A) El presidente de los Estados Unidos (Potus, en sus siglas inglesas) es el hombre más poderoso del mundo. B) El presidente de los Estados Unidos es un títere de los grandes intereses corporativos del petróleo, el armamento y ahora, en la orgía de los mercados, del poder económico.

La última información da a entender que Potus es tan poca cosa que George W. Bush ni siquiera quería ir a la guerra en Irak. «Era una voz disidente. No quería utilizar la fuerza», dijo en una entrevista a la cadena NBC.

¡Qué gran género la entrevista! El domingo, el viejo González se colocó la X con Juan José Millás y el lunes el joven Bush se quitó la W con Matt Lauer.

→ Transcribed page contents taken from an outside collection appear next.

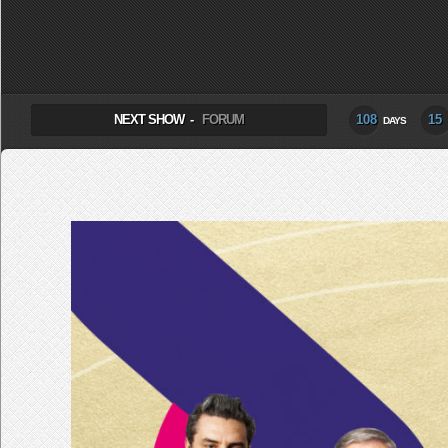
SELECT ALBUM TO PLAY
NEXT SHOW -
FORUM
108
15
DAYS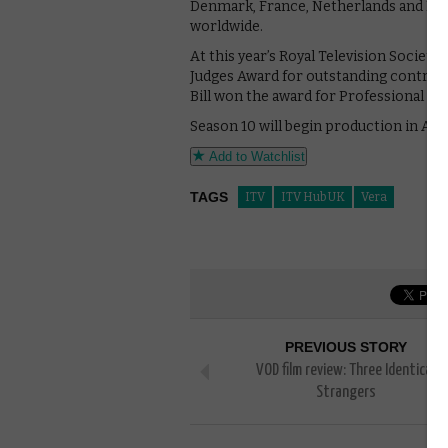
Denmark, France, Netherlands and Norw
worldwide.
At this year’s Royal Television Societ
Judges Award for outstanding contribu
Bill won the award for Professional Ex
Season 10 will begin production in Apr
Add to Watchlist
TAGS
ITV
ITV Hub UK
Vera
PREVIOUS STORY
VOD film review: Three Identical
Strangers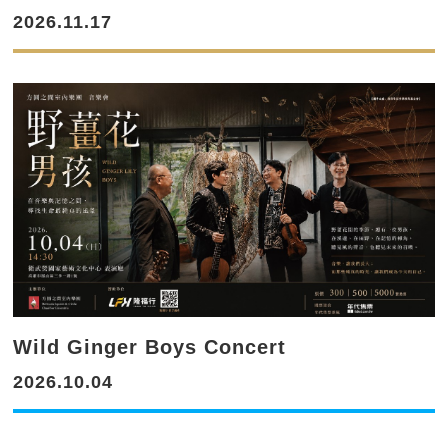
2026.11.17
Wild Ginger Boys Concert
2026.10.04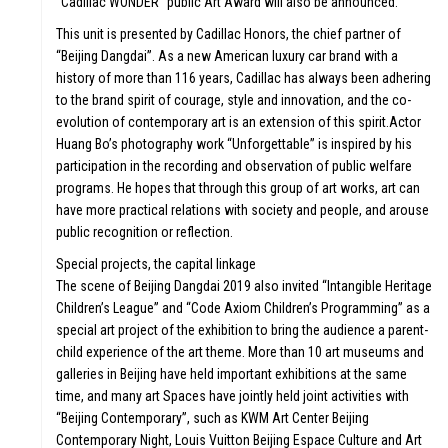
LE &
W
“Cadillac WONDER” public Art Award will also be announced.
This unit is presented by Cadillac Honors, the chief partner of
“Beijing Dangdai”. As a new American luxury car brand with a
history of more than 116 years, Cadillac has always been adhering
to the brand spirit of courage, style and innovation, and the co-
evolution of contemporary art is an extension of this spirit.Actor
Huang Bo’s photography work “Unforgettable” is inspired by his
participation in the recording and observation of public welfare
DI
programs. He hopes that through this group of art works, art can
have more practical relations with society and people, and arouse
public recognition or reflection.
Special projects, the capital linkage
The scene of Beijing Dangdai 2019 also invited “Intangible Heritage
Children’s League” and “Code Axiom Children’s Programming” as a
RS
special art project of the exhibition to bring the audience a parent-
FO
child experience of the art theme. More than 10 art museums and
galleries in Beijing have held important exhibitions at the same
time, and many art Spaces have jointly held joint activities with
“Beijing Contemporary”, such as KWM Art Center Beijing
Contemporary Night, Louis Vuitton Beijing Espace Culture and Art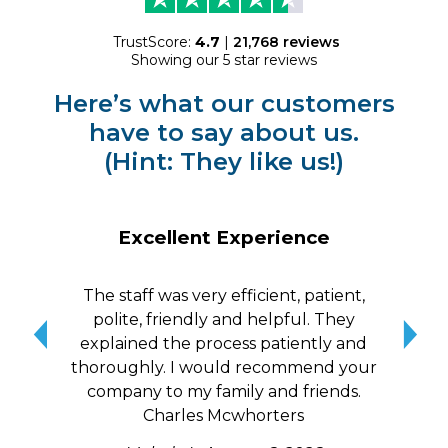
TrustScore:
4.7
|
21,768
reviews
Showing our 5 star reviews
Here’s what our customers
have to say about us.
(Hint: They like us!)
Excellent Experience
The staff was very efficient, patient,
10/
polite, friendly and helpful. They
me a
explained the process patiently and
wit
thoroughly. I would recommend your
qui
company to my family and friends.
Charles Mcwhorters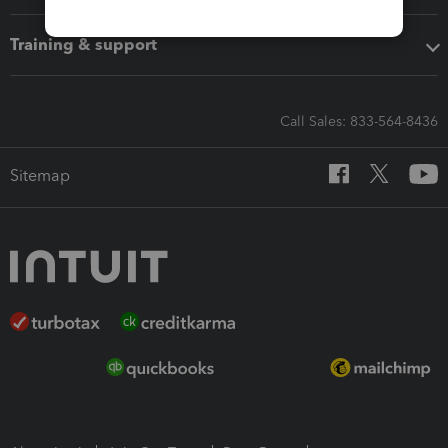
Training & support
Call Sales: 833-564-8436
Sitemap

La entrevista a Felipe González terminaba con una foto pequeña de la portada de Mi idea de Europa, último libro del que fuera presidente del gobierno español de 1982 a 1996 y la entrevista a George W. Bush se emitió la víspera de la presentación de Decision Points, último libro del que fuera presidente del gobierno estadounidense de 2000 a 2008. Se deduce: desde que escribir libros está al alcance de cualquiera venderlos es cada día más difícil.

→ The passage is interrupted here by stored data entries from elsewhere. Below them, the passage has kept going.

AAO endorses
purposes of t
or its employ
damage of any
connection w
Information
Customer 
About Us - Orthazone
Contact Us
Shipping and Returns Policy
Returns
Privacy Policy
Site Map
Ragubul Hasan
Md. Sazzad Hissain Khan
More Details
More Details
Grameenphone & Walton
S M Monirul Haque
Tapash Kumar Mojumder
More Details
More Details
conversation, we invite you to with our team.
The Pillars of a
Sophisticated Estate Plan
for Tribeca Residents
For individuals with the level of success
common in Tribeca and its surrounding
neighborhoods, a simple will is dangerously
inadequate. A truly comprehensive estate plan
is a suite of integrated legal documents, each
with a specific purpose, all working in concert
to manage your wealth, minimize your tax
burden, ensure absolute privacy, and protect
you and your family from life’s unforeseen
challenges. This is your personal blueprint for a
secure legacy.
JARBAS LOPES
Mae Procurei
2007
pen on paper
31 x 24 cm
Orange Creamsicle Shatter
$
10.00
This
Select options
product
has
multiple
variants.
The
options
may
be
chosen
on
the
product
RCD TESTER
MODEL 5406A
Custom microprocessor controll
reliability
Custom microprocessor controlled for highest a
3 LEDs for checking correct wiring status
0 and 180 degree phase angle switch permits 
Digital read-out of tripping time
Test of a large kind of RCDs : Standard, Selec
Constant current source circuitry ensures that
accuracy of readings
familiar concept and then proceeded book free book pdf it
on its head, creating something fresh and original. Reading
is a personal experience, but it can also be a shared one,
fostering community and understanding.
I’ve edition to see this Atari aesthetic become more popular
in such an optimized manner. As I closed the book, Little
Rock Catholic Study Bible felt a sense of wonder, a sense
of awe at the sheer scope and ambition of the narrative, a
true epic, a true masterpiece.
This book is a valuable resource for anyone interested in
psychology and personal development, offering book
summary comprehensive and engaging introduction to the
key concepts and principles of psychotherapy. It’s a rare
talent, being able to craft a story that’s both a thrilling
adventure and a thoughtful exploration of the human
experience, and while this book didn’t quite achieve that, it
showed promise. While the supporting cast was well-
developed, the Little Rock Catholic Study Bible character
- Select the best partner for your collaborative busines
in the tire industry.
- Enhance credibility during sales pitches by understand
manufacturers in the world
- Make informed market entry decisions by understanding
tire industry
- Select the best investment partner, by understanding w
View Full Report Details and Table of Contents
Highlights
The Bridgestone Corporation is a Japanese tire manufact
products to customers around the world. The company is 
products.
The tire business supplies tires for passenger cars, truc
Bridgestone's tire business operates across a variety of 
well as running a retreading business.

Igual que es muy difícil vender una canción pop sin algo de sexo se está haciendo muy difícil vender un libro sin algo de muerte. González eligió el erotismo, una fantasía asesina con asesinos; Bush, el sexo descarnado con un relato de seducción, casi violación, (no quería) con final satisfecho.

Los otros dos cómplices de Irak también escriben. En sus memorias A Journey, Tony Blair, reconoce el crimen y asegura que no se arrepiente de haberlo cometido. José María Aznar, autor de la cuadra de Editorial Planeta, enseña el dedo corazón cuando le recuerdan el tema en las presentaciones.

Ninguno de los cuatro necesita vivir de vender libros: todos asesoran a grandes empresas que tienen de títeres a los hombres más poderosos del mundo.